Enhance diversified learning capabilities: By fully motivating students to actively engage in the fully English-speaking class and guiding them to conduct heuristic learning, independent inquiry, and reflective learning through the internet, the course has effectively enhanced students' diversified learning abilities and innovative thinking.
In summary, the integrated Sino-foreign teaching model of the "Analog and Digital Signal Processing" course has not only strengthened students' professional knowledge and research capabilities, but also broadened their global perspectives and innovative capacities, laying a solid foundation for their future professional development and international exchanges.
七、展望
Future Work
基于现有实践基础,西里西亚智能科学与工程学院的中外合作教学的未来发展将呈现更广阔而深入的图景。

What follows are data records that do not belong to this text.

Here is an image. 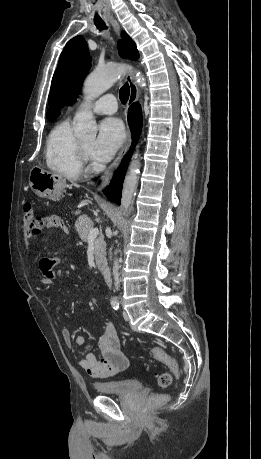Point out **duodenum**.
<instances>
[{
	"label": "duodenum",
	"mask_w": 261,
	"mask_h": 459,
	"mask_svg": "<svg viewBox=\"0 0 261 459\" xmlns=\"http://www.w3.org/2000/svg\"><path fill=\"white\" fill-rule=\"evenodd\" d=\"M99 267H100V270H101L106 282L108 284H110L111 283V272H110L109 267L107 265H105V264H101Z\"/></svg>",
	"instance_id": "1"
}]
</instances>
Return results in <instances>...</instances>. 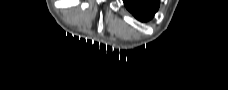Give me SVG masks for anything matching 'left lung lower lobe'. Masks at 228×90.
Segmentation results:
<instances>
[{
  "label": "left lung lower lobe",
  "mask_w": 228,
  "mask_h": 90,
  "mask_svg": "<svg viewBox=\"0 0 228 90\" xmlns=\"http://www.w3.org/2000/svg\"><path fill=\"white\" fill-rule=\"evenodd\" d=\"M126 8L139 20H149L159 7V0H124Z\"/></svg>",
  "instance_id": "1"
}]
</instances>
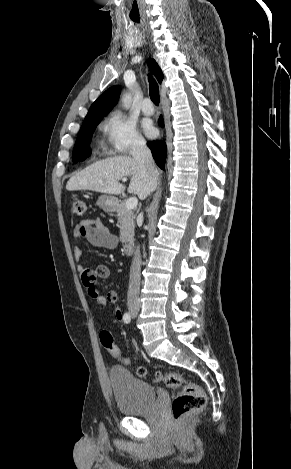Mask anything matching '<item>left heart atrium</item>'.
Returning a JSON list of instances; mask_svg holds the SVG:
<instances>
[{
	"mask_svg": "<svg viewBox=\"0 0 291 469\" xmlns=\"http://www.w3.org/2000/svg\"><path fill=\"white\" fill-rule=\"evenodd\" d=\"M144 130H145V133L147 134V136H149V137H153L155 135V129L152 126L151 123L145 124Z\"/></svg>",
	"mask_w": 291,
	"mask_h": 469,
	"instance_id": "obj_1",
	"label": "left heart atrium"
}]
</instances>
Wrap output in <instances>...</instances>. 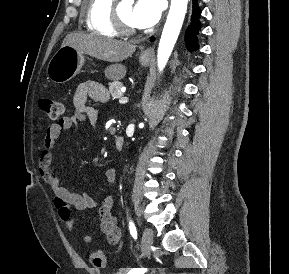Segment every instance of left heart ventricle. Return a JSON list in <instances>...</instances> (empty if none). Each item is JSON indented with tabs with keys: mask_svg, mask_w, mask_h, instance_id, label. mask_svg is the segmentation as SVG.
Wrapping results in <instances>:
<instances>
[{
	"mask_svg": "<svg viewBox=\"0 0 289 274\" xmlns=\"http://www.w3.org/2000/svg\"><path fill=\"white\" fill-rule=\"evenodd\" d=\"M133 6L129 3H121L118 5L119 13L122 19L130 26L135 27L131 21Z\"/></svg>",
	"mask_w": 289,
	"mask_h": 274,
	"instance_id": "obj_1",
	"label": "left heart ventricle"
}]
</instances>
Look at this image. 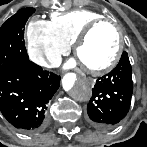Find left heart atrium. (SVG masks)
Wrapping results in <instances>:
<instances>
[{
    "mask_svg": "<svg viewBox=\"0 0 147 147\" xmlns=\"http://www.w3.org/2000/svg\"><path fill=\"white\" fill-rule=\"evenodd\" d=\"M75 65V62L74 61H70L68 64H67V67H72Z\"/></svg>",
    "mask_w": 147,
    "mask_h": 147,
    "instance_id": "39dd6f15",
    "label": "left heart atrium"
}]
</instances>
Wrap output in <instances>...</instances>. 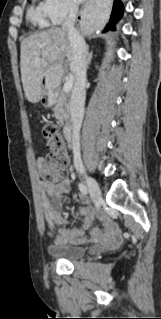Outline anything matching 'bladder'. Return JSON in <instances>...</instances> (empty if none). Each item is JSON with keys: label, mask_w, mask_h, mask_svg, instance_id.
I'll return each mask as SVG.
<instances>
[{"label": "bladder", "mask_w": 161, "mask_h": 319, "mask_svg": "<svg viewBox=\"0 0 161 319\" xmlns=\"http://www.w3.org/2000/svg\"><path fill=\"white\" fill-rule=\"evenodd\" d=\"M49 256L61 260H75L84 254V249L77 244L54 242L47 247Z\"/></svg>", "instance_id": "1"}]
</instances>
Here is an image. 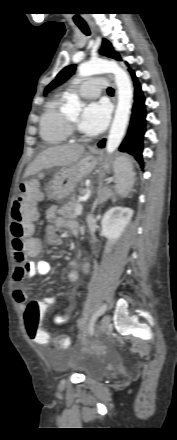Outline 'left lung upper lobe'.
Masks as SVG:
<instances>
[{
	"instance_id": "obj_1",
	"label": "left lung upper lobe",
	"mask_w": 177,
	"mask_h": 440,
	"mask_svg": "<svg viewBox=\"0 0 177 440\" xmlns=\"http://www.w3.org/2000/svg\"><path fill=\"white\" fill-rule=\"evenodd\" d=\"M101 54L106 55L107 57L114 58L116 60H121L119 54L114 51L111 43L106 39H103L102 47L100 50ZM76 66L69 65L62 69L60 73L56 76V78L45 88L44 94L46 95L51 89L57 87L66 81L71 75L74 74Z\"/></svg>"
}]
</instances>
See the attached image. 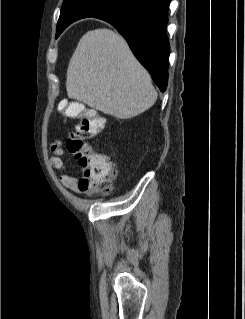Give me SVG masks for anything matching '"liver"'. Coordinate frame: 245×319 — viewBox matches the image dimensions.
Returning a JSON list of instances; mask_svg holds the SVG:
<instances>
[{
  "mask_svg": "<svg viewBox=\"0 0 245 319\" xmlns=\"http://www.w3.org/2000/svg\"><path fill=\"white\" fill-rule=\"evenodd\" d=\"M69 98L119 119L135 117L157 99L150 74L133 56L126 41L110 29L85 33L70 59Z\"/></svg>",
  "mask_w": 245,
  "mask_h": 319,
  "instance_id": "liver-1",
  "label": "liver"
}]
</instances>
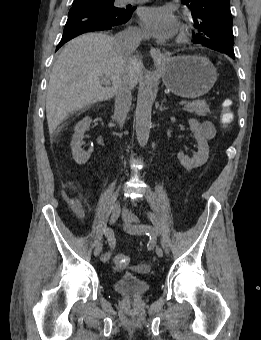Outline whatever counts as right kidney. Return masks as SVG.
<instances>
[{
	"mask_svg": "<svg viewBox=\"0 0 261 340\" xmlns=\"http://www.w3.org/2000/svg\"><path fill=\"white\" fill-rule=\"evenodd\" d=\"M91 121V118L85 117L75 126L74 129L75 132L71 141V149L73 159L79 165L85 164L89 160L91 153L93 152L92 149L85 151L82 148V145L84 144V134L87 130H89Z\"/></svg>",
	"mask_w": 261,
	"mask_h": 340,
	"instance_id": "ca27d5eb",
	"label": "right kidney"
}]
</instances>
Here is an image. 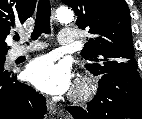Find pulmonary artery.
<instances>
[{"label":"pulmonary artery","instance_id":"1","mask_svg":"<svg viewBox=\"0 0 142 119\" xmlns=\"http://www.w3.org/2000/svg\"><path fill=\"white\" fill-rule=\"evenodd\" d=\"M75 40L76 36L72 30L68 28H62L60 30L59 39H58L60 45L69 46L74 44ZM39 48L40 44H34L30 47H20V46L13 47L9 52V59L14 60L24 54H27L32 50H37Z\"/></svg>","mask_w":142,"mask_h":119}]
</instances>
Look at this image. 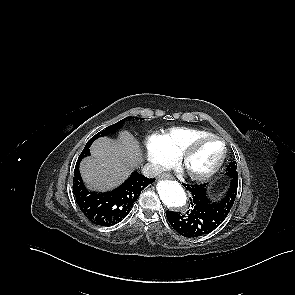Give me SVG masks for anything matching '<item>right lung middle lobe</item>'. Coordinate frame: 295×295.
<instances>
[{"label": "right lung middle lobe", "mask_w": 295, "mask_h": 295, "mask_svg": "<svg viewBox=\"0 0 295 295\" xmlns=\"http://www.w3.org/2000/svg\"><path fill=\"white\" fill-rule=\"evenodd\" d=\"M143 119V118H140ZM125 119L120 120L119 122L113 124L112 126H109L107 128H105L104 130H102L101 132L97 133L95 136H93L86 144L84 150L82 151L81 154L86 153L87 150L89 149V147L91 146L92 142L95 141L97 138L108 135V134H112L114 133L117 129H119L120 127L123 126Z\"/></svg>", "instance_id": "right-lung-middle-lobe-1"}]
</instances>
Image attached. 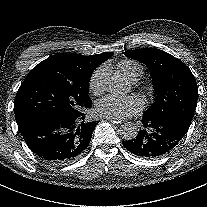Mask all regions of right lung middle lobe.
I'll return each mask as SVG.
<instances>
[{
  "instance_id": "dd1d6c3e",
  "label": "right lung middle lobe",
  "mask_w": 207,
  "mask_h": 207,
  "mask_svg": "<svg viewBox=\"0 0 207 207\" xmlns=\"http://www.w3.org/2000/svg\"><path fill=\"white\" fill-rule=\"evenodd\" d=\"M89 81L54 73H29L14 101L17 124L48 117H78L92 106Z\"/></svg>"
}]
</instances>
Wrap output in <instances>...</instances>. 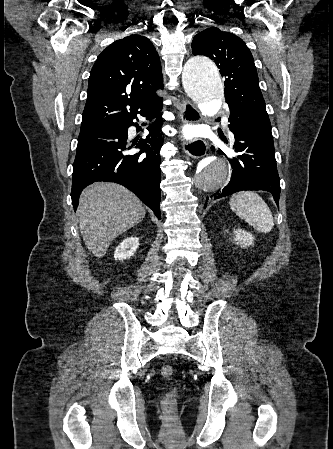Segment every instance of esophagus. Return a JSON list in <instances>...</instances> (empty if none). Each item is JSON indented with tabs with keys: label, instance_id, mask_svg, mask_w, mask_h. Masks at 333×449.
Here are the masks:
<instances>
[{
	"label": "esophagus",
	"instance_id": "esophagus-1",
	"mask_svg": "<svg viewBox=\"0 0 333 449\" xmlns=\"http://www.w3.org/2000/svg\"><path fill=\"white\" fill-rule=\"evenodd\" d=\"M180 117L183 124L199 123L201 115L198 109L188 100L181 103ZM183 151L192 158H201L206 153V143L200 138L186 141L183 144Z\"/></svg>",
	"mask_w": 333,
	"mask_h": 449
}]
</instances>
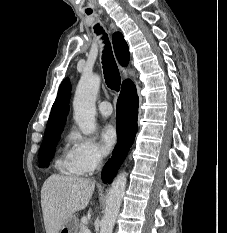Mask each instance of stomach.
<instances>
[{
    "instance_id": "0dacf381",
    "label": "stomach",
    "mask_w": 227,
    "mask_h": 233,
    "mask_svg": "<svg viewBox=\"0 0 227 233\" xmlns=\"http://www.w3.org/2000/svg\"><path fill=\"white\" fill-rule=\"evenodd\" d=\"M78 219L75 215H71L61 226L59 233H78Z\"/></svg>"
}]
</instances>
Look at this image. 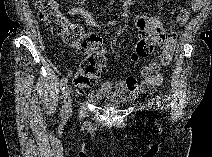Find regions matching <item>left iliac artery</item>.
Here are the masks:
<instances>
[{
	"instance_id": "left-iliac-artery-1",
	"label": "left iliac artery",
	"mask_w": 212,
	"mask_h": 157,
	"mask_svg": "<svg viewBox=\"0 0 212 157\" xmlns=\"http://www.w3.org/2000/svg\"><path fill=\"white\" fill-rule=\"evenodd\" d=\"M159 103H160V101L158 100V101H157L158 106H159Z\"/></svg>"
}]
</instances>
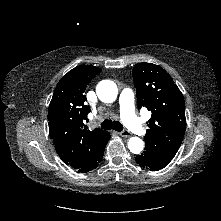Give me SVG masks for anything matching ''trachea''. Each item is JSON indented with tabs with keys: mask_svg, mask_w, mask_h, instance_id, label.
Masks as SVG:
<instances>
[{
	"mask_svg": "<svg viewBox=\"0 0 221 221\" xmlns=\"http://www.w3.org/2000/svg\"><path fill=\"white\" fill-rule=\"evenodd\" d=\"M101 128L105 129V130L113 129L115 131L121 132L123 130V125L118 121H112L110 119H105L101 123Z\"/></svg>",
	"mask_w": 221,
	"mask_h": 221,
	"instance_id": "1",
	"label": "trachea"
}]
</instances>
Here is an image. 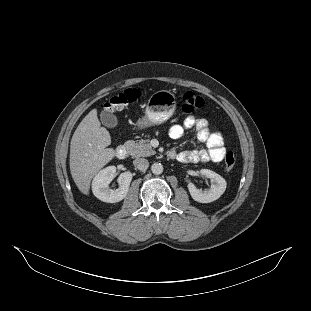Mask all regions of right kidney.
<instances>
[{
    "mask_svg": "<svg viewBox=\"0 0 311 311\" xmlns=\"http://www.w3.org/2000/svg\"><path fill=\"white\" fill-rule=\"evenodd\" d=\"M115 172V166L106 167L101 170L92 181V192L94 196L103 202H119L123 200L128 193L132 180V173H121L118 178L119 188L112 190L109 188V183L113 180Z\"/></svg>",
    "mask_w": 311,
    "mask_h": 311,
    "instance_id": "1",
    "label": "right kidney"
}]
</instances>
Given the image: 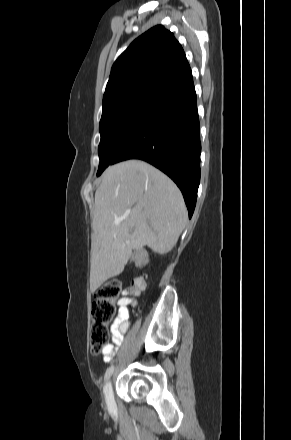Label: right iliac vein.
Returning a JSON list of instances; mask_svg holds the SVG:
<instances>
[{"label":"right iliac vein","mask_w":291,"mask_h":440,"mask_svg":"<svg viewBox=\"0 0 291 440\" xmlns=\"http://www.w3.org/2000/svg\"><path fill=\"white\" fill-rule=\"evenodd\" d=\"M105 399L108 406L114 404L113 387L110 380H108L104 386Z\"/></svg>","instance_id":"obj_1"}]
</instances>
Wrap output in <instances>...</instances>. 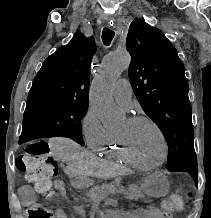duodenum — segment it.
Wrapping results in <instances>:
<instances>
[{"label":"duodenum","instance_id":"1","mask_svg":"<svg viewBox=\"0 0 211 218\" xmlns=\"http://www.w3.org/2000/svg\"><path fill=\"white\" fill-rule=\"evenodd\" d=\"M70 181L73 186H79L83 177L81 174L73 172L70 175ZM100 215L103 218H138V210L106 209L102 210Z\"/></svg>","mask_w":211,"mask_h":218}]
</instances>
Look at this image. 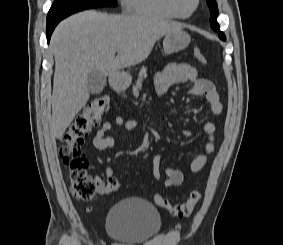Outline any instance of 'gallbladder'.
I'll use <instances>...</instances> for the list:
<instances>
[{"label":"gallbladder","mask_w":283,"mask_h":245,"mask_svg":"<svg viewBox=\"0 0 283 245\" xmlns=\"http://www.w3.org/2000/svg\"><path fill=\"white\" fill-rule=\"evenodd\" d=\"M107 84L106 76L98 71L92 70L87 77V87L90 93H101Z\"/></svg>","instance_id":"bac80fb5"}]
</instances>
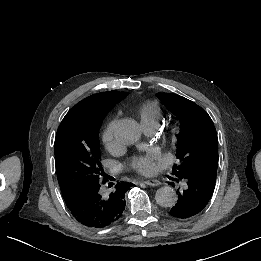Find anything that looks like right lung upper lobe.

在《模拟与数字信号处理》课程建设方面,我们将进一步融合中外教育理念与方法,利用智能化技术实现中外师资协同教学与学生的个性化学习。在人才培养方面,《模拟与数字信号处理》不仅通过国际化课程内容拓宽视野,更将通过中外双导师制、国际项目式学习等多元路径,培养学生的跨文化沟通能力与创新能力,使学生成为真正具备国际竞争力的专业人才。同时,《模拟与数字信号处理》课程将通过建立教学质量监测反馈机制、学习成果评估标准等,持续优化合作教学模式,确保教育教学质量与人才培养成效的持续提升。
Based on the existing practical foundation, the Sino-foreign collaborative teaching development of the Silesian College of Intelligent Science and Engineering will present a broader and more profound prospects. In terms of developing the "Analog and Digital Signal Processing" course, we will further integrate Chinese and foreign educational philosophies and methods, leveraging intelligent technologies to facilitate collaborative teaching between Chinese and international faculty and enable personalized student learning.The course of "Analog and Digital Signal Processing" will not only broaden students' horizons through its international curriculum content but also foster their cross-cultural communication skills and innovative capabilities through diverse pathways such as the Sino-foreign dual-supervisor system and international project-based learning, enabling students to become truly internationally competitive professionals. Meanwhile, we will continuously optimize the collaborative teaching model by establishing mechanisms for monitoring teaching quality, feedback systems, and learning outcome assessment standards, to ensure sustained improvements in teaching quality and student learning outcomes.